- [Aim of the task]: Write the data out again exactly, with no pictures.

Page-level text extractions:
***

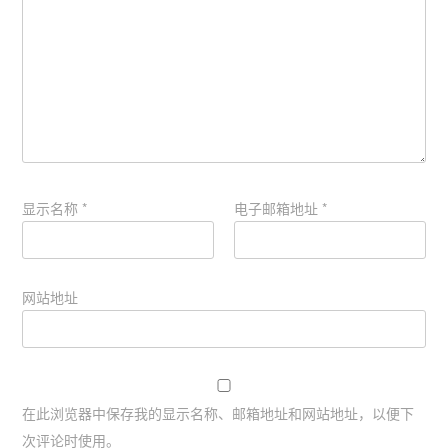
显示名称
*
电子邮箱地址
*
网站地址
在此浏览器中保存我的显示名称、邮箱地址和网站地址，以便下
次评论时使用。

***

- [Final answer]:
显示名称
*
电子邮箱地址
*
网站地址
在此浏览器中保存我的显示名称、邮箱地址和网站地址，以便下
次评论时使用。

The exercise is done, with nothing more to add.